Investasi JETP Ditunda karena Belum Perhitungkan PLTU Industri

Muhammad Zaenuddin|Katadata
Cerobong asap raksasa dari tujuh pembangkit listrik tenaga batu bara menjulang di atas desa Suralaya, Banten, Kamis (30/8). Wahana Lingkungan Hidup Indonesia (Walhi) menyampaikan kombinasi aktivitas sektor industri, transportasi hingga pembangkit listrik tenaga uap (PLTU) batu bara di Banten dan Jawa Barat menjadi penyebab buruknya kualitas udara di DKI Jakarta.
20/9/2023, 07.15 WIB

Investasi Just Energy Transition Partnership (JETP)  tertunda karena pemerintah perlu memperhitungkan pembangkit listrik tenaga uap (PLTU) batu bara yang dibangun secara mandiri oleh industri dan berada di luar sistem jaringan PLN atau captive power plant. Rencana investasi JETP yang sebelumnya ditargetkan Agustus dimundurkan menjadi akhir 2023.

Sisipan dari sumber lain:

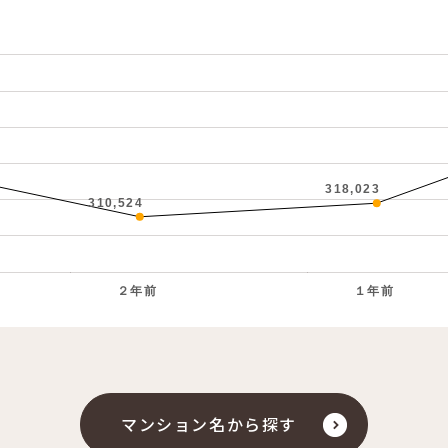
318,023
310,524
２年前
１年前
。
マンション名から探す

Direktur Eksekutif Institute for Essential Services Reform (IESR), Fabby Tumiwa, mengatakan siasat pemerintah untuk mengajukan revisi target emisi yang tertulis dalam pernyataan bersama JETP merupakan langkah aktual untuk merealisasikan pendanaan transisi energi senilai US$ 20 miliar atau setara Rp 310 triliun.

Menurut dia, dana US$ 20 miliar saat ini tidak cukup untuk memenuhi syarat puncak emisi dari sektor pembangkit listrik yang dipatok maksimal 290 juta ton karbon dioksida (CO2) pada 2030. Hal itu dipicu oleh menjamurnya pembangkit listrik tenaga uap (PLTU) batu bara yang dibangun secara mandiri oleh industri dan berada di luar sistem jaringan PLN atau captive power plant.

“Memang perlu ada peninjauan ulang karena emisi tidak hanya dari PLTU di sistem PLN, tapi juga harus memperhitungkan pertumbuhan dari captive power plant,” ujar Fabby saat dihubungi lewat sambungan telepon pada Selasa (19/9).

Fabby mengatakan, syarat angka 290 juta ton pada 2030 itu dinilai terlalu tinggi dan terbilang ambisius. Hal itu mengingat Indonesia menghitung angka emisi puncak dengan skema bisnis umumnya atau business as usual mencapai 357 juta ton CO2 pada tahun yang sama.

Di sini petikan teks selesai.